Back on the ground floor we passed through the strung-together salons and dining rooms behind the Great Hall, working our way through the central block to its northeastern corner, where it connected with the stable wing. The estate offices were located here. Marsh was still occupied—not with Hendricks the cow-man, but with an authoritative voice connected to a ruddy face, whose lack of deference placed him as the estate steward. The voice—something about a low pasture wanting drainage—broke off when Alistair put his head in.
“Give us twenty minutes,” said Marsh’s voice, and Alistair withdrew, to continue into
the block of stables. This was little more than a hollow square, with a quarter acre of cobbled courtyard flanked on three and a half sides by the enclosed stables. Most of the boxes were scrubbed and empty, but the rich odours of straw, ammonia, and dubbin pulled us down the row to the remainder of Justice Hall’s equine populace, to the hunters and hacks and the huge, placid draught horse with the leather boots for lawn-mowing hanging over its stall, and a pair of fat ponies so venerable they might have carried Lady Phillida as a child.
We had lost our pair of spies, I was glad to see. Probably they had decided that the current surface was not suited for stockinged feet, and been unwilling to risk the wrath of Miss Paul. In any case, the back of my neck ceased to itch, and we could relax our tongues a fraction as we made our way down the spacious, old-fashioned horse boxes.

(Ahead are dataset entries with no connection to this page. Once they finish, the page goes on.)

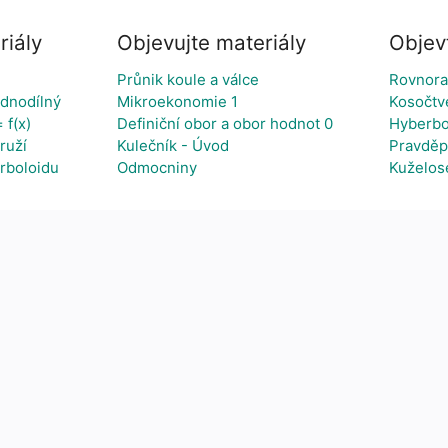
riály
Objevujte materiály
Objev
Průnik koule a válce
Rovnora
ednodílný
Mikroekonomie 1
Kosočtv
 f(x)
Definiční obor a obor hodnot 0
Hyberbo
ruží
Kulečník - Úvod
Pravděp
rboloidu
Odmocniny
Kuželos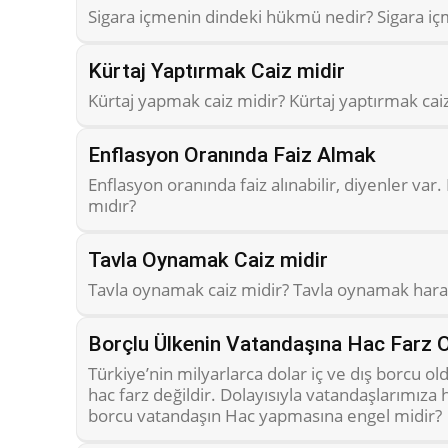
Sigara içmenin dindeki hükmü nedir? Sigara 
Kürtaj Yaptırmak Caiz midir
Kürtaj yapmak caiz midir? Kürtaj yaptırmak cai
Enflasyon Oranında Faiz Almak
Enflasyon oranında faiz alınabilir, diyenler va
mıdır?
Tavla Oynamak Caiz midir
Tavla oynamak caiz midir? Tavla oynamak har
Borçlu Ülkenin Vatandaşına Hac Farz 
Türkiye’nin milyarlarca dolar iç ve dış borcu ol
hac farz değildir. Dolayısıyla vatandaşlarımıza
borcu vatandaşın Hac yapmasına engel midir?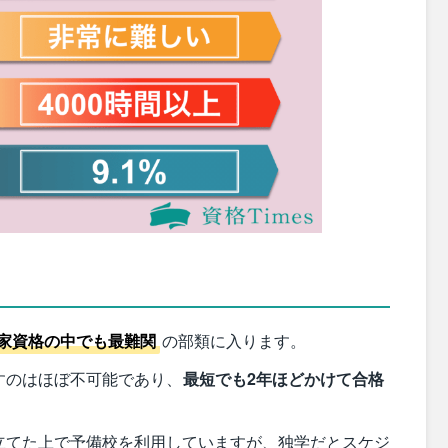
家資格の中でも最難関
の部類に入ります。
すのはほぼ不可能であり、
最短でも2年ほどかけて合格
立てた上で予備校を利用していますが、
独学だとスケジ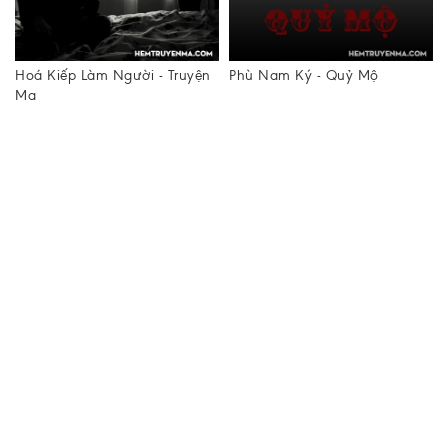
Phù Nam Ký - Quỷ Mộ
Hồn Ma Ông Cải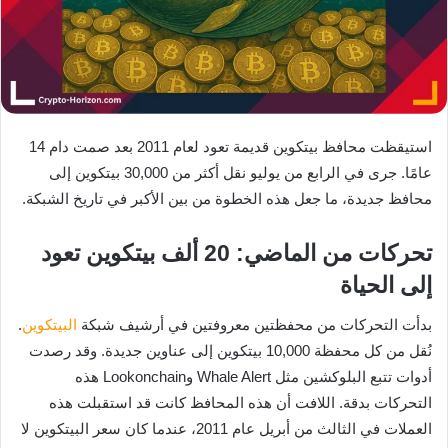
استيقظت محافظ بيتكوين قديمة تعود لعام 2011 بعد صمت دام 14
عامًا. جرى في الرابع من يوليو نقل أكثر من 30,000 بيتكوين إلى
محافظ جديدة، ما جعل هذه الخطوة من بين الأكبر في تاريخ الشبكة.
تحركات من الماضي: 20 ألف بيتكوين تعود
إلى الحياة
بدأت التحركات من محفظتين معروفتين في أرشيف شبكة
البيتكوين
.
نُقل من كل محفظة 10,000 بيتكوين إلى عناوين جديدة. وقد رصدت
أدوات تتبع البلوكشين مثل Whale Alert وLookonchain هذه
التحركات بدقة. اللافت أن هذه المحافظ كانت قد استقبلت هذه
العملات في الثالث من أبريل عام 2011، عندما كان سعر البيتكوين لا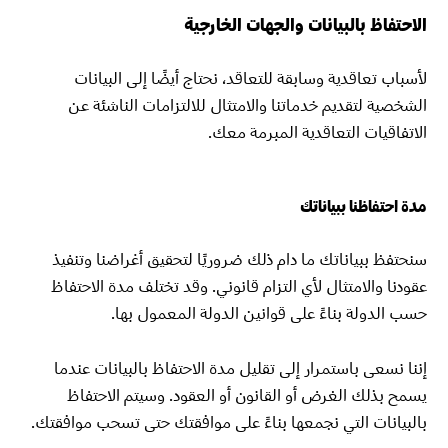
الاحتفاظ بالبيانات والجهات الخارجية
لأسباب تعاقدية وسابقة للتعاقد، نحتاج أيضًا إلى البيانات
الشخصية لتقديم خدماتنا والامتثال للالتزامات الناشئة عن
الاتفاقيات التعاقدية المبرمة معك.
مدة احتفاظنا ببياناتك
سنحتفظ ببياناتك ما دام ذلك ضروريًا لتحقيق أغراضنا وتنفيذ
عقودنا والامتثال لأي التزام قانوني. وقد تختلف مدة الاحتفاظ
حسب الدولة بناءً على قوانين الدولة المعمول بها.
إننا نسعى باستمرار إلى تقليل مدة الاحتفاظ بالبيانات عندما
يسمح بذلك الغرض أو القانون أو العقود. وسيتم الاحتفاظ
بالبيانات التي نجمعها بناءً على موافقتك حتى تسحب موافقتك.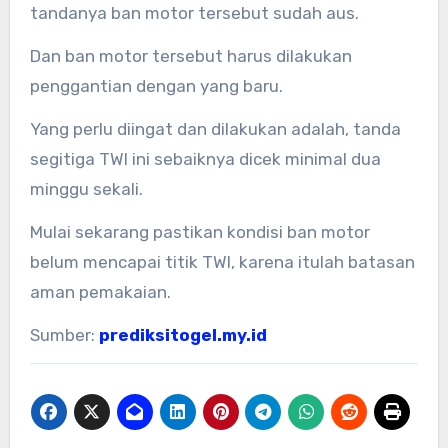
tandanya ban motor tersebut sudah aus.
Dan ban motor tersebut harus dilakukan
penggantian dengan yang baru.
Yang perlu diingat dan dilakukan adalah, tanda
segitiga TWI ini sebaiknya dicek minimal dua
minggu sekali.
Mulai sekarang pastikan kondisi ban motor
belum mencapai titik TWI, karena itulah batasan
aman pemakaian.
Sumber:
prediksitogel.my.id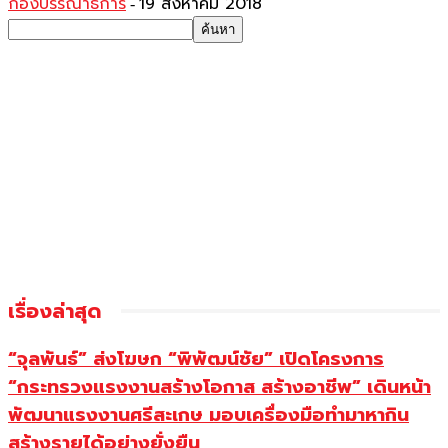
กองบรรณาธิการ
19 สิงหาคม 2018
-
เรื่องล่าสุด
“จุลพันธ์” ส่งโฆษก “พิพัฒน์ชัย” เปิดโครงการ
“กระทรวงแรงงานสร้างโอกาส สร้างอาชีพ” เดินหน้า
พัฒนาแรงงานศรีสะเกษ มอบเครื่องมือทำมาหากิน
สร้างรายได้อย่างยั่งยืน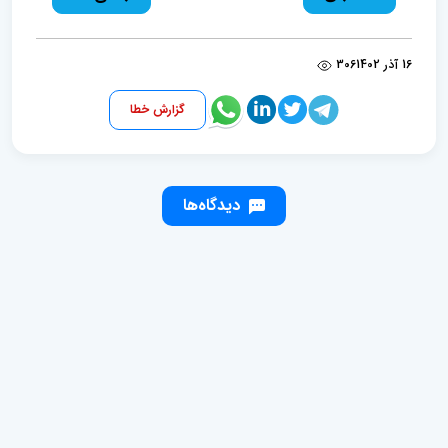
16 آذر 1402
306
گزارش خطا
دیدگاه‌ها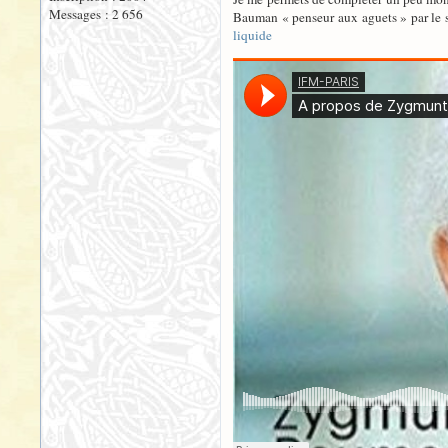
Messages : 2 656
Bauman « penseur aux aguets » par le s
liquide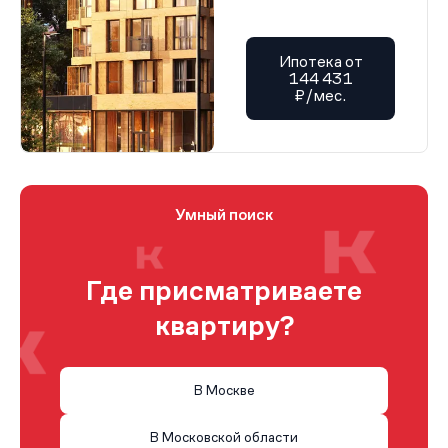
Ипотека от
144 431
₽/мес.
Умный поиск
Где присматриваете
квартиру?
В Москве
В Московской области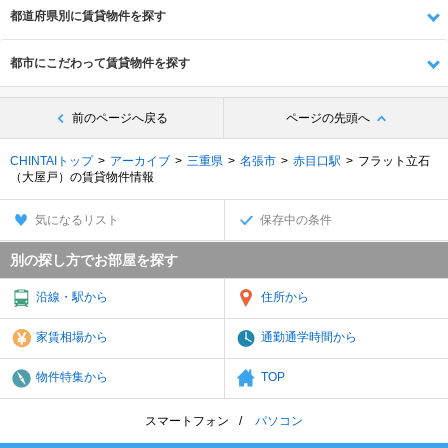
都道府県別に賃貸物件を探す
都市にこだわって賃貸物件を探す
前のページへ戻る
ページの先頭へ
CHINTAIトップ
アーカイブ
三重県
名張市
赤目口駅
フラット立石
（大屋戸）の賃貸物件情報
気になるリスト
保存中の条件
別の探し方でお部屋を探す
沿線・駅から
住所から
家賃相場から
通勤通学時間から
物件特集から
TOP
スマートフォン
パソコン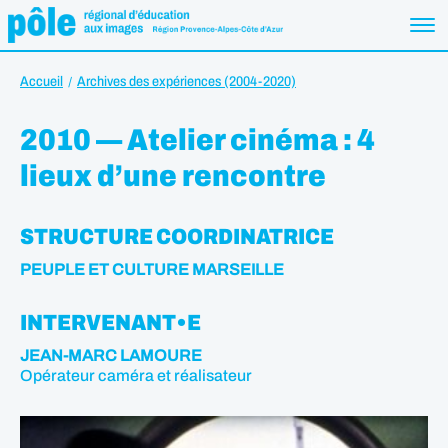
Accueil
Archives des expériences (2004-2020)
2010 — Atelier cinéma : 4
lieux d’une rencontre
STRUCTURE COORDINATRICE
PEUPLE ET CULTURE MARSEILLE
INTERVENANT•E
JEAN-MARC LAMOURE
Opérateur caméra et réalisateur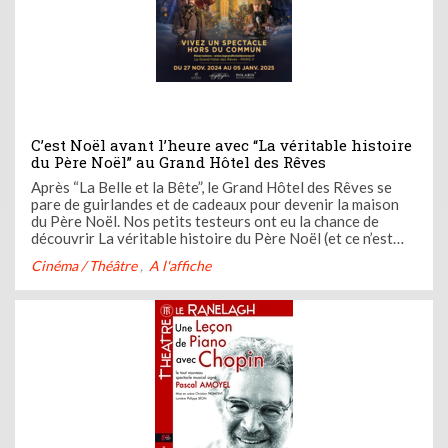
C’est Noël avant l’heure avec “La véritable histoire
du Père Noël” au Grand Hôtel des Rêves
Après “La Belle et la Bête”, le Grand Hôtel des Rêves se
pare de guirlandes et de cadeaux pour devenir la maison
du Père Noël. Nos petits testeurs ont eu la chance de
découvrir La véritable histoire du Père Noël (et ce n’est
pas que le titre). Découvrez quelques images de ce
Cinéma / Théâtre
A l'affiche
spectacle immersif féerique ci-dessous.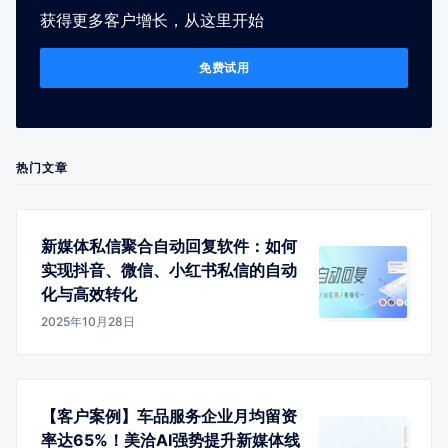
获得更多客户增长，从这里开始
免费试用
热门文章
新媒体私信聚合自动回复软件：如何
实现抖音、微信、小红书私信的自动
化与高效转化
2025年10月28日
【客户案例】车品服务企业月均留资
率达65%！美洽AI强势提升新媒体线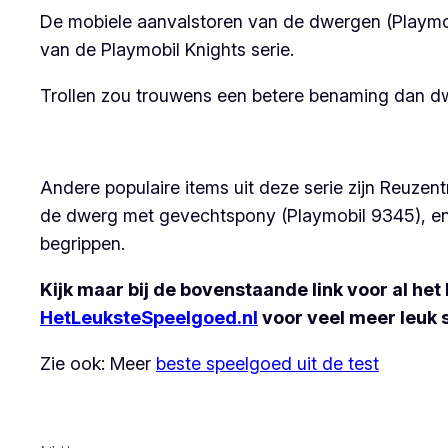
De mobiele aanvalstoren van de dwergen (Playmobi
van de Playmobil Knights serie.
Trollen zou trouwens een betere benaming dan dwer
Andere populaire items uit deze serie zijn Reuze
de dwerg met gevechtspony (Playmobil 9345), en zo
begrippen.
Kijk maar bij de bovenstaande link voor al het
HetLeuksteSpeelgoed.nl
voor veel meer leuk 
Zie ook: Meer
beste speelgoed uit de test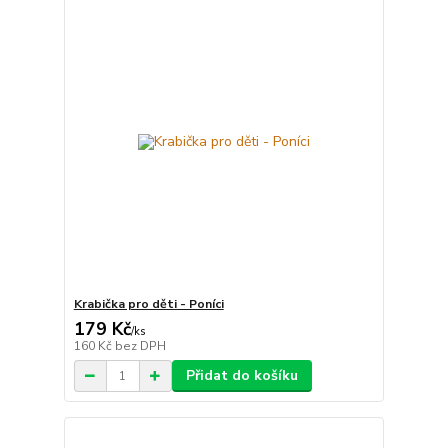
Krabička pro děti - Poníci
179 Kč
/
ks
160 Kč
bez DPH
Přidat do košíku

“I should like to see the effects left by Marsh’s nephew,” I told my companion, although I kept my voice low.
“Why?”
A reasonable enough question, to which I had no ready answer. “Holmes asked me to look at them,” I replied, which seemed to satisfy Alistair. More than it did me.
The last box was filled by a great gorgeous stallion, his bay coat as polished as one of the tables in the Hall, haughty and unwilling to give us mere humans more than a glance. He filled the eye, the epitome of Horse, and he well knew it. I wondered uneasily if this was a recent acquisition; horse-breeding is a long-term occupation.
“Does it belong to Marsh?” I asked Alistair.
“No. Darling intends to build up a stud here. Or he did; things are somewhat uncertain now.” The thwarting of “Spinach” Darling was clearly cause for satisfaction. I had to admit, however, that as gentlemen’s occupations went, this at least was well timed. The wholesale slaughter of innocents in the trenches had extended to England’s requisitioned horseflesh as well; four years of loss had still not been overcome. Any offspring of this gleaming animal would bring a good price at auction.